Govt eases land sales for first half of next year

The government is scaling back the supply of land for residential development in the first half of next year, a move that analysts said made sense in light of the softening market and the large supply of homes already being developed.

The Ministry of National Development (MND) said yesterday seven residential sites and one mixed-development land parcel — mainly located away from the central region — have been placed on the confirmed list under the Government Land Sales (GLS) programme from January to June next year, potentially yielding 4,630 homes. Analysts said this is the lowest number of units since the GLS programme for the first half of 2010.

The government has also earmarked another 13 private residential sites capable of accommodating 6,995 units that it will sell if there is sufficient interest or when a developer places a bid deemed acceptable.

In a statement yesterday, the MND said supply from the GLS programme, together with the large number of units from projects already in the pipeline, is expected to be adequate in meeting the demand for private housing over the next few years.

“The softening of land supply next year falls in line with the Government’s intention to moderate the market, complementing the series of polices released recently,” said Dr Chua Yang Liang, Head of Research for South-east Asia and Singapore at Jones Lang LaSalle.

However, Century 21 Chief Executive Ku Swee Yong said developers may continue to be aggressive in bidding for land now that there are fewer land parcels on offer.

“Many developers need to build up their land bank, so they will be bidding. Therefore, such a situation may not lead to more stable prices. The only way to solve this is to close the tender for four or five pieces of land on the same day, so developers will have to be very careful on how they deploy their resources as they cannot get the financial backing for every plot,” he said.

Currently, tenders for adjacent sites of similar size and unit yield are closed on the same day to encourage more prudent bidding. Two pairs of sites from the latest GLS confirmed list, Yishun Street 51 and Fernvale Road, will be put up for sale under this system.

This arrangement has given developers more incentive to put in higher bids to secure both parcels, as that allows them to control launches and prices without competition, Mr Ku said, citing the recently closed tenders for two adjacent sites at Upper Serangoon View, which drew bids from five common participants.

Developers, however, are expected to be more cautious in bidding for the four executive condominium (EC) sites on the confirmed list after recent changes to the hybrid public-private home scheme. The four parcels are expected to yield 2,165 units.

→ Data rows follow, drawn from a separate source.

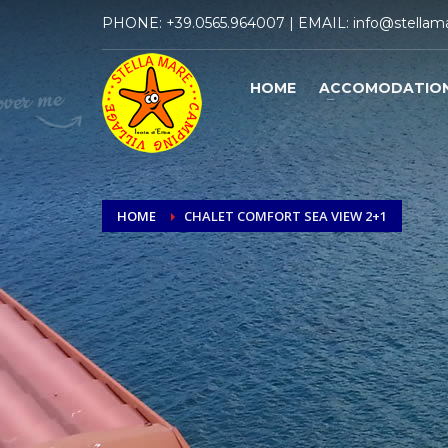
PHONE:
+39.0565.964007
| EMAIL:
info@stellama
HOME
ACCOMODATIO
HOME
CHALET COMFORT SEA VIEW 2+1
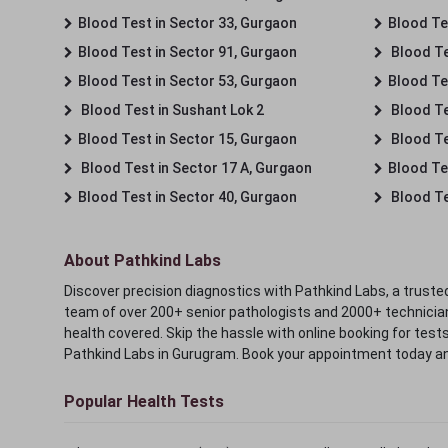
Blood Test in Sector 33, Gurgaon
Blood Te
Blood Test in Sector 91, Gurgaon
Blood Te
Blood Test in Sector 53, Gurgaon
Blood Te
Blood Test in Sushant Lok 2
Blood Tes
Blood Test in Sector 15, Gurgaon
Blood Te
Blood Test in Sector 17 A, Gurgaon
Blood Te
Blood Test in Sector 40, Gurgaon
Blood Te
About Pathkind Labs
Discover precision diagnostics with Pathkind Labs, a trusted
team of over 200+ senior pathologists and 2000+ technicians
health covered. Skip the hassle with online booking for test
Pathkind Labs in Gurugram. Book your appointment today a
Popular Health Tests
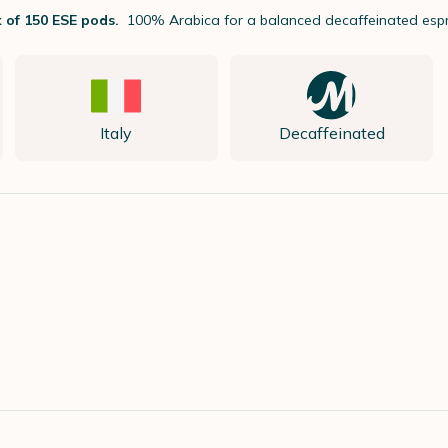
 of 150 ESE pods.
100% Arabica for a balanced decaffeinated esp
Italy
Decaffeinated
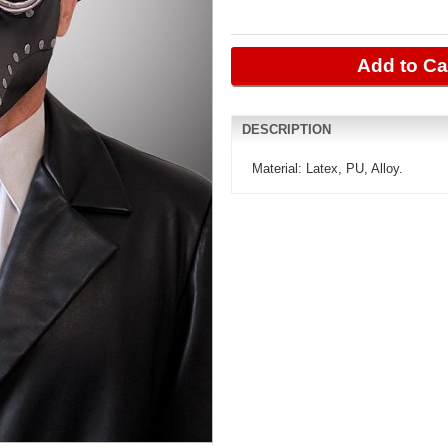
Add to Ca
DESCRIPTION
Material: Latex, PU, ​​Alloy.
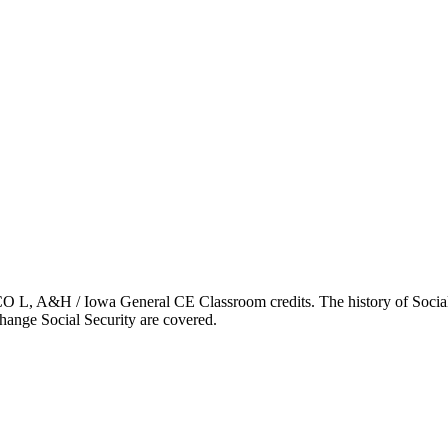
 L, A&H / Iowa General CE Classroom credits. The history of Social S
change Social Security are covered.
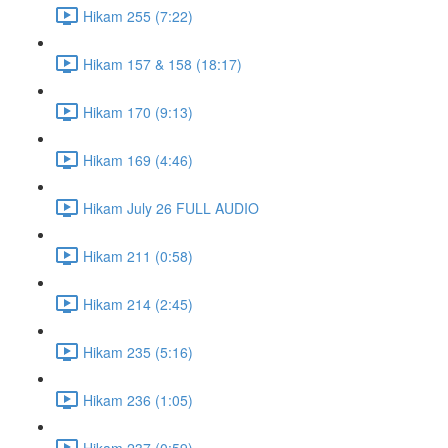
Hikam 255 (7:22)
Hikam 157 & 158 (18:17)
Hikam 170 (9:13)
Hikam 169 (4:46)
Hikam July 26 FULL AUDIO
Hikam 211 (0:58)
Hikam 214 (2:45)
Hikam 235 (5:16)
Hikam 236 (1:05)
Hikam 237 (0:59)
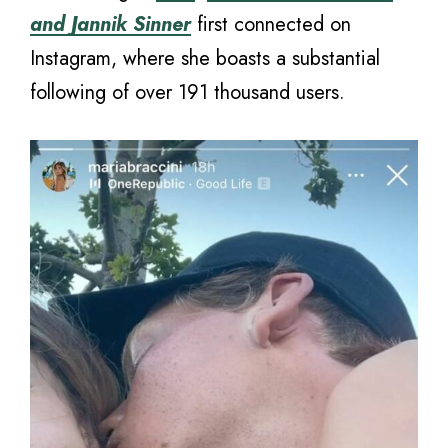
and Jannik Sinner
first connected on
Instagram, where she boasts a substantial
following of over 191 thousand users.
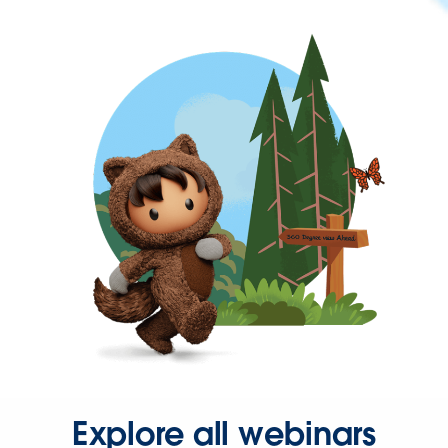
Explore all webinars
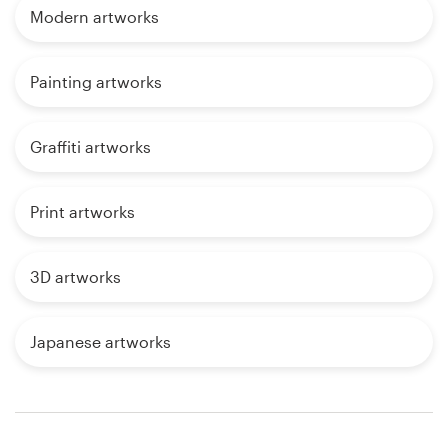
Modern artworks
Painting artworks
Graffiti artworks
Print artworks
3D artworks
Japanese artworks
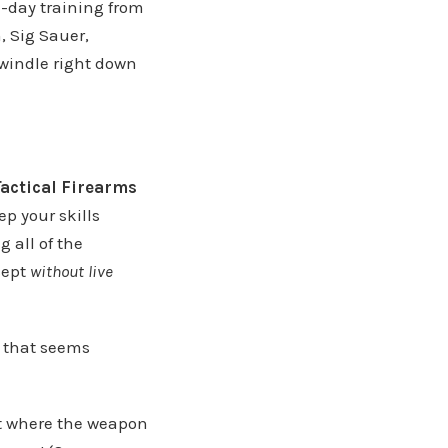
i-day training from
, Sig Sauer,
dwindle right down
Tactical Firearms
ep your skills
 all of the
cept
without live
l that seems
nt where the weapon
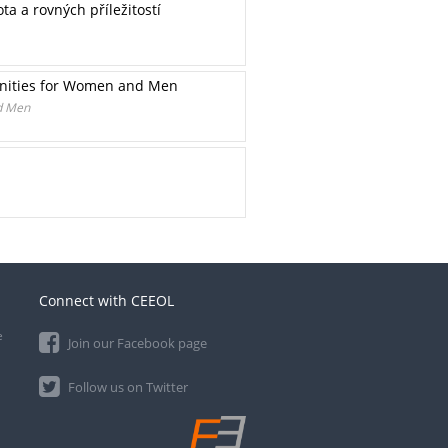
a a rovných příležitostí
tunities for Women and Men
nd Men
Connect with CEEOL
e
Join our Facebook page
Follow us on Twitter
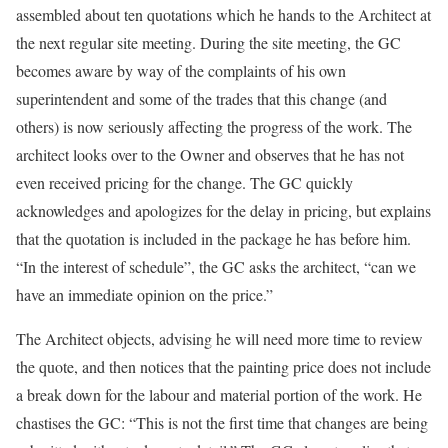
assembled about ten quotations which he hands to the Architect at
the next regular site meeting. During the site meeting, the GC
becomes aware by way of the complaints of his own
superintendent and some of the trades that this change (and
others) is now seriously affecting the progress of the work. The
architect looks over to the Owner and observes that he has not
even received pricing for the change. The GC quickly
acknowledges and apologizes for the delay in pricing, but explains
that the quotation is included in the package he has before him.
“In the interest of schedule”, the GC asks the architect, “can we
have an immediate opinion on the price.”
The Architect objects, advising he will need more time to review
the quote, and then notices that the painting price does not include
a break down for the labour and material portion of the work. He
chastises the GC: “This is not the first time that changes are being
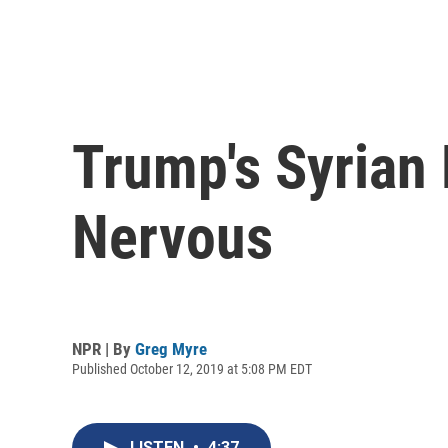
Trump's Syrian 
Nervous
NPR | By
Greg Myre
Published October 12, 2019 at 5:08 PM EDT
LISTEN
•
4:37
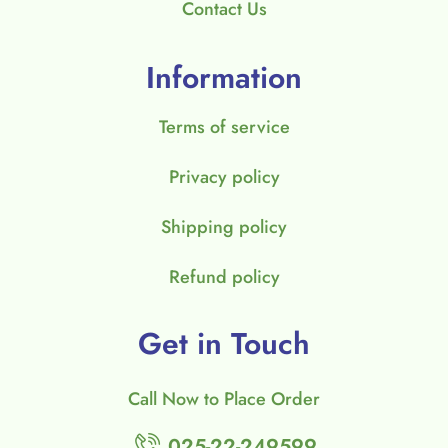
Contact Us
Information
Terms of service
Privacy policy
Shipping policy
Refund policy
Get in Touch
Call Now to Place Order
025-22-249599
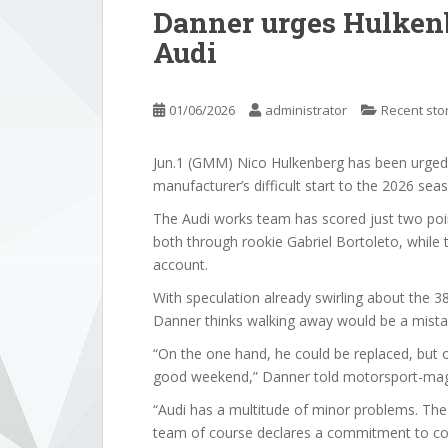
Danner urges Hulkenb
Audi
01/06/2026
administrator
Recent sto
Jun.1 (GMM) Nico Hulkenberg has been urged n
manufacturer’s difficult start to the 2026 sea
The Audi works team has scored just two point
both through rookie Gabriel Bortoleto, while t
account.
With speculation already swirling about the 38
Danner thinks walking away would be a mista
“On the one hand, he could be replaced, but on
good weekend,” Danner told motorsport-ma
“Audi has a multitude of minor problems. The li
team of course declares a commitment to cons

Another site on the reserved list may yield an estimated 605 EC units.

EC buyers are now subject to the Mortgage Servicing Ratio at 30 per cent of their gross monthly income and second-time applicants have to pay a resale levy when upgrading to EC units. “Whether there is still as much vigorous demand (for ECs) after the announcement … has yet to be tested by the market,” said Colliers International’s Director of Research and Advisory Chia Siew Chuin.

Ms Chia said among the confirmed list sites, developers would find the private residential parcels at Prince Charles Crescent and Fernvale Road, as well as the Choa Chu Kang Drive EC sites attractive as they are well located. Sites on the reserved list that are situated close to transport nodes, such as Lorong Lew Lian and Sturdee Road, can also potentially be triggered.

Besides residential development, the government has also included around 193,000 sq m gross floor area of commercial space in the latest GLS, of which 5,000 sq m will come from the mixed residential and commercial site at Upper Serangoon Road/Meyappa Chettiar Road on the confirmed list.